- [What you have to do] Please write out all the data that follows exactly, without the pictures.

- [Extracted data]
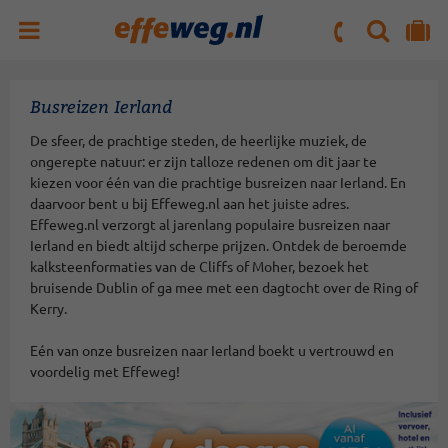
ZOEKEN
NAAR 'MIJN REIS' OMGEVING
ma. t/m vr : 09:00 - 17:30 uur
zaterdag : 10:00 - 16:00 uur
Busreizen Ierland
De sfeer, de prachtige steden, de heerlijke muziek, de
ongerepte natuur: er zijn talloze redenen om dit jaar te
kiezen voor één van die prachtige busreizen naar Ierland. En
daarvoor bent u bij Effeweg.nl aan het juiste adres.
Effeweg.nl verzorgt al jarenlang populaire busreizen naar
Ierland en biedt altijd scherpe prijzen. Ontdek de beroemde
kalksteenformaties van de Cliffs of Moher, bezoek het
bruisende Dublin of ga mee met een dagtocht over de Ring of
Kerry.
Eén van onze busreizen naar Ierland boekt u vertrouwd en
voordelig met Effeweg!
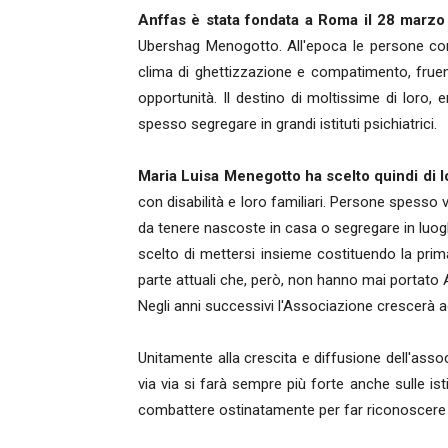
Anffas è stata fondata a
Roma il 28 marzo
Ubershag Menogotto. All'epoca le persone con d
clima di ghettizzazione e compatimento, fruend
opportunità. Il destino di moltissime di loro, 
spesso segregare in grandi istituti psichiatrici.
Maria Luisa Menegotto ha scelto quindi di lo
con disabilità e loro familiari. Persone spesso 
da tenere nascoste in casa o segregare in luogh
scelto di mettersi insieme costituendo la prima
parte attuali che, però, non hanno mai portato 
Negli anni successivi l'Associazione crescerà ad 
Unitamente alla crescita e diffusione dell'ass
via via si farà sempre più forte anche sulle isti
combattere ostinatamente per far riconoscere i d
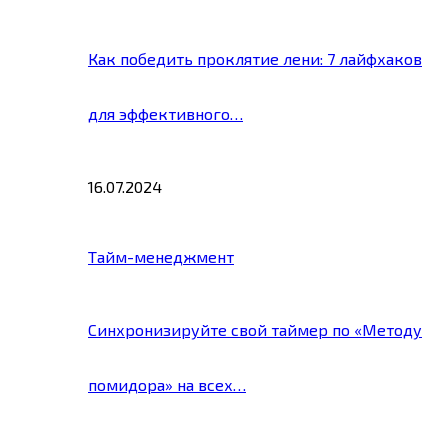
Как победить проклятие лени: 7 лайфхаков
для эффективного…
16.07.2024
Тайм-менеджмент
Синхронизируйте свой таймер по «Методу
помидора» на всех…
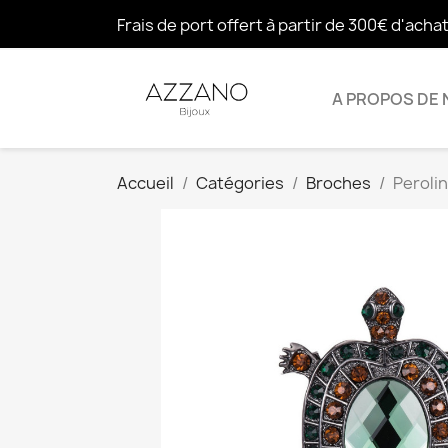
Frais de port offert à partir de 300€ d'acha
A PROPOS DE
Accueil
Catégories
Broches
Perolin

- [Result for this exercise]
ZOEKEN
NAAR 'MIJN REIS' OMGEVING
ma. t/m vr : 09:00 - 17:30 uur
zaterdag : 10:00 - 16:00 uur
Busreizen Ierland
De sfeer, de prachtige steden, de heerlijke muziek, de
ongerepte natuur: er zijn talloze redenen om dit jaar te
kiezen voor één van die prachtige busreizen naar Ierland. En
daarvoor bent u bij Effeweg.nl aan het juiste adres.
Effeweg.nl verzorgt al jarenlang populaire busreizen naar
Ierland en biedt altijd scherpe prijzen. Ontdek de beroemde
kalksteenformaties van de Cliffs of Moher, bezoek het
bruisende Dublin of ga mee met een dagtocht over de Ring of
Kerry.
Eén van onze busreizen naar Ierland boekt u vertrouwd en
voordelig met Effeweg!
Anffas è stata fondata a
Roma il 28 marzo
Ubershag Menogotto. All'epoca le persone con d
clima di ghettizzazione e compatimento, fruend
opportunità. Il destino di moltissime di loro, 
spesso segregare in grandi istituti psichiatrici.
Maria Luisa Menegotto ha scelto quindi di lo
con disabilità e loro familiari. Persone spesso 
da tenere nascoste in casa o segregare in luogh
scelto di mettersi insieme costituendo la prima
parte attuali che, però, non hanno mai portato 
Negli anni successivi l'Associazione crescerà ad 
Unitamente alla crescita e diffusione dell'ass
via via si farà sempre più forte anche sulle isti
combattere ostinatamente per far riconoscere i d
Как победить проклятие лени: 7 лайфхаков
для эффективного…
16.07.2024
Тайм-менеджмент
Синхронизируйте свой таймер по «Методу
помидора» на всех…
Frais de port offert à partir de 300€ d'acha
A PROPOS DE
Accueil
Catégories
Broches
Perolin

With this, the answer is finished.